Perl print matched content only

2019-09-14 05:50发布

问题:

I am developing a web crawler in Perl. It extracts contents from the page and then a pattern match is done to check the language of the content. Unicode values are used to match the content.

Sometimes the extracted content contains text in multiple languages.
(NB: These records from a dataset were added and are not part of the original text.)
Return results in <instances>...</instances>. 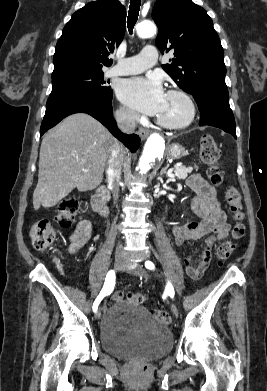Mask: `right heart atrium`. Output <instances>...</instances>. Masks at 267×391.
Wrapping results in <instances>:
<instances>
[{
  "label": "right heart atrium",
  "instance_id": "1",
  "mask_svg": "<svg viewBox=\"0 0 267 391\" xmlns=\"http://www.w3.org/2000/svg\"><path fill=\"white\" fill-rule=\"evenodd\" d=\"M117 119L124 124H131L136 121L137 115L125 106H120L116 112Z\"/></svg>",
  "mask_w": 267,
  "mask_h": 391
}]
</instances>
The pattern match I used here prints all the text, but I want to print only the text that matches the Unicode values specified in the pattern.
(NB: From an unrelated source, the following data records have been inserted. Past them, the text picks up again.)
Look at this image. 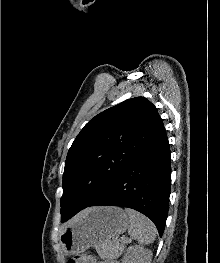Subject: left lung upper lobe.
Here are the masks:
<instances>
[{"label": "left lung upper lobe", "mask_w": 220, "mask_h": 263, "mask_svg": "<svg viewBox=\"0 0 220 263\" xmlns=\"http://www.w3.org/2000/svg\"><path fill=\"white\" fill-rule=\"evenodd\" d=\"M162 127L156 107L144 97L128 99L91 119L67 154L61 218L93 202Z\"/></svg>", "instance_id": "1"}]
</instances>
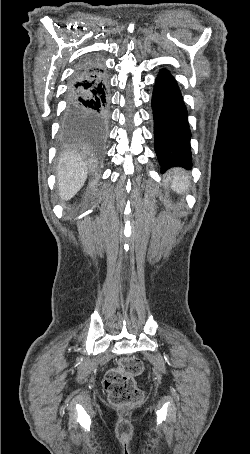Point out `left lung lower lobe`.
I'll use <instances>...</instances> for the list:
<instances>
[{
  "mask_svg": "<svg viewBox=\"0 0 250 454\" xmlns=\"http://www.w3.org/2000/svg\"><path fill=\"white\" fill-rule=\"evenodd\" d=\"M155 152L161 172L172 167L192 168L188 113L173 76L161 70L152 96Z\"/></svg>",
  "mask_w": 250,
  "mask_h": 454,
  "instance_id": "obj_1",
  "label": "left lung lower lobe"
}]
</instances>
my $uu         = LWP::UserAgent->new('Mozilla 1.3');
my $extractorr = HTML::ContentExtractor->new();

# create response object to get the url
my $responsee = $uu->get($url);
my $contentss = $responsee->decoded_content();

$range = "([\x{0C00}-\x{0C7F}]+)";    # match particular language

if ($contentss =~ m/$range/) {
  $extractorr->extract($url, $contentss);
  print "$url\n";
  binmode(STDOUT, ":utf8");
  print $extractorr->as_text;
}

回答1:

It would be better to match characters with a particular Unicode property, rather than trying to formulate an appropriate character class.

The code points in the range 0x0C00...0x0C7F correspond to characters in Telugu (one of the Indian languages) which you can match using the regex /\p{Telugu}/.

The other properties you will probably need are /\p{Kannada}/, /\p{Malayalam}/, /\p{Devanagari}/, and /\p{Tamil}/